* Problem to solve *
Leave out the pictures and copy every record exactly.

* Entries supplied *
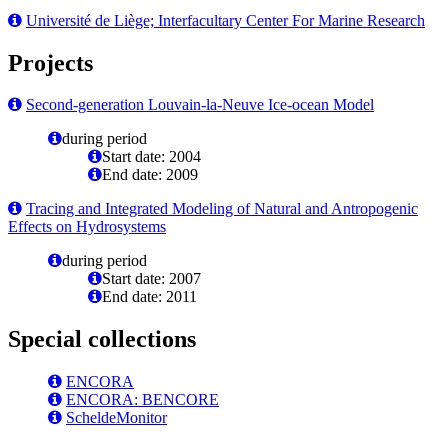
Université de Liège; Interfacultary Center For Marine Research
Projects
Second-generation Louvain-la-Neuve Ice-ocean Model
during period
Start date: 2004
End date: 2009
Tracing and Integrated Modeling of Natural and Antropogenic
Effects on Hydrosystems
during period
Start date: 2007
End date: 2011
Special collections
ENCORA
ENCORA: BENCORE
ScheldeMonitor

* Exercise output *
Université de Liège; Interfacultary Center For Marine Research
Projects
Second-generation Louvain-la-Neuve Ice-ocean Model
during period
Start date: 2004
End date: 2009
Tracing and Integrated Modeling of Natural and Antropogenic
Effects on Hydrosystems
during period
Start date: 2007
End date: 2011
Special collections
ENCORA
ENCORA: BENCORE
ScheldeMonitor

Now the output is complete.